The community already has many new and improved amenities for its residents. Fred Meyer finished a multi-million dollar remodel in November of 2005. The enormous store has everything one would expect from a store in a large city, from a large natural foods section in the grocery store to name-brand clothing in the upstairs clothing department. The remodel gave Fred Meyer a face-lift, and added a drive-through pharmacy, a Starbucks, an expanded garden area, and a new interior look.

In addition, the 17,000 square foot community library is housed in a beautiful newer building. The library is complete with a computer room and community events room, which showcases local art during the Second Saturday Art Walk.

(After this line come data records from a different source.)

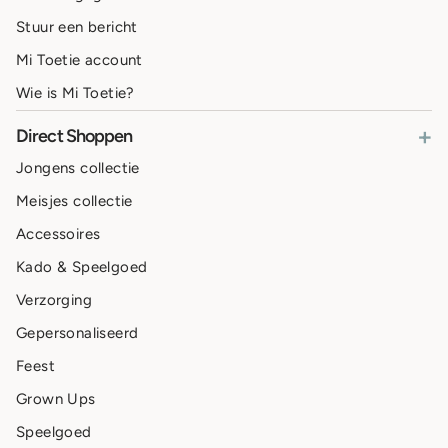
Stuur een bericht
Mi Toetie account
Wie is Mi Toetie?
+
Direct Shoppen
Jongens collectie
Meisjes collectie
Accessoires
Kado & Speelgoed
Verzorging
Gepersonaliseerd
Feest
Grown Ups
Speelgoed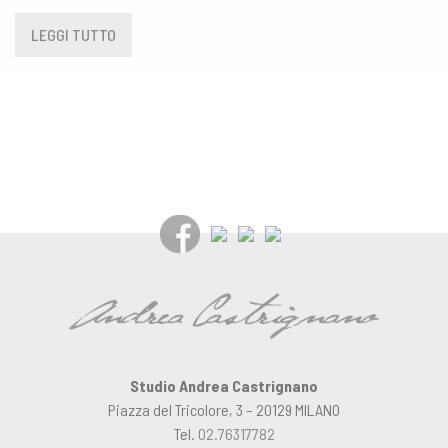
LEGGI TUTTO
Studio Andrea Castrignano
Piazza del Tricolore, 3 – 20129 MILANO
Tel.
02.76317782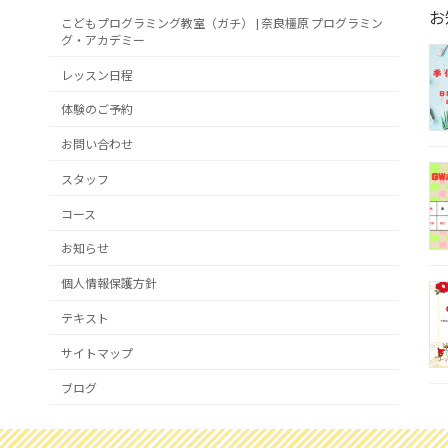
お
こどもプログラミング教室（ガチ） | 奈良橿原 プログラミン
グ・アカデミー
レッスン日程
体験のご予約
お問い合わせ
スタッフ
コース
お知らせ
個人情報保護方針
テキスト
サイトマップ
ブログ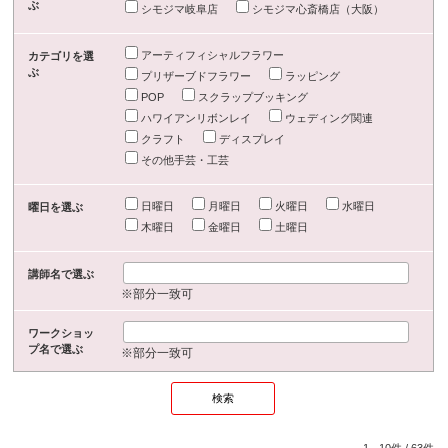
ぶ
シモジマ岐阜店
シモジマ心斎橋店（大阪）
アーティフィシャルフラワー
カテゴリを選
ぶ
プリザーブドフラワー
ラッピング
POP
スクラップブッキング
ハワイアンリボンレイ
ウェディング関連
クラフト
ディスプレイ
その他手芸・工芸
日曜日
月曜日
火曜日
水曜日
曜日を選ぶ
木曜日
金曜日
土曜日
講師名で選ぶ
※部分一致可
ワークショッ
プ名で選ぶ
※部分一致可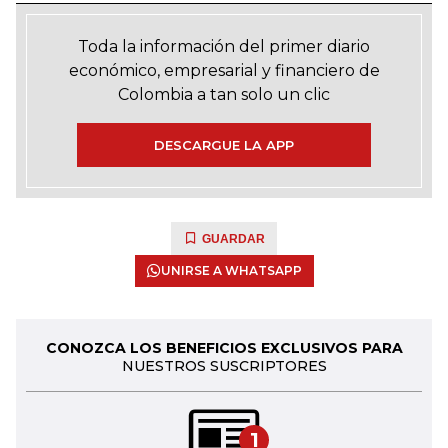
Toda la información del primer diario
económico, empresarial y financiero de
Colombia a tan solo un clic
DESCARGUE LA APP
GUARDAR
UNIRSE A WHATSAPP
CONOZCA LOS BENEFICIOS EXCLUSIVOS PARA
NUESTROS SUSCRIPTORES
1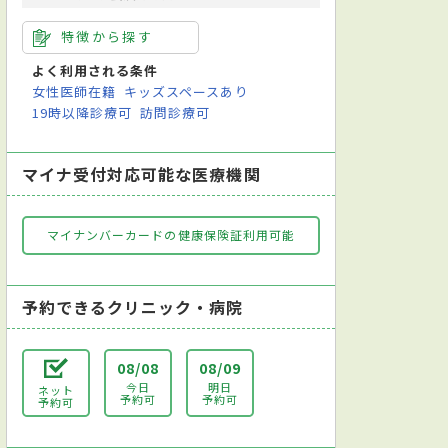
特徴から探す
よく利用される条件
女性医師在籍
キッズスペースあり
19時以降診療可
訪問診療可
マイナ受付対応可能な医療機関
マイナンバーカードの健康保険証利用可能
予約できるクリニック・病院
08/08
08/09
今日
明日
ネット
予約可
予約可
予約可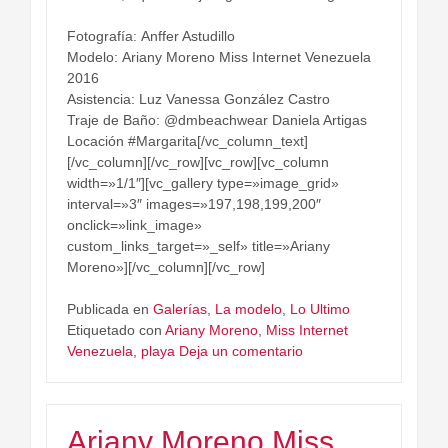
Fotografía: Anffer Astudillo
Modelo: Ariany Moreno Miss Internet Venezuela​
2016
Asistencia: Luz Vanessa González Castro
Traje de Baño: @dmbeachwear Daniela Artigas
Locación #Margarita[/vc_column_text]
[/vc_column][/vc_row][vc_row][vc_column
width=»1/1″][vc_gallery type=»image_grid»
interval=»3″ images=»197,198,199,200″
onclick=»link_image»
custom_links_target=»_self» title=»Ariany
Moreno»][/vc_column][/vc_row]
Publicada en
Galerías
,
La modelo
,
Lo Ultimo
Etiquetado con
Ariany Moreno
,
Miss Internet
Venezuela
,
playa
Deja un comentario
Ariany Moreno Miss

The Salmon Run Golf Course located up the South Bank of the Chetco River is also popular with residents and visitors.

Brookings-Harbor is the only spot in the continental U.S. that was bombed by a foreign power (Japan) in World War II. The bomb site is marked by a monument accessed from the Bombsite Trail, located about 10 miles inland from Brookings-Harbor on South Bank Road. The pilot of the plane returned to Brookings twenty years after the bombing during their annual Azalea Festival, and presented the town with his personal samuri sword. The sword, now on display at Brookings City Hall, had been carried in his plane for good luck.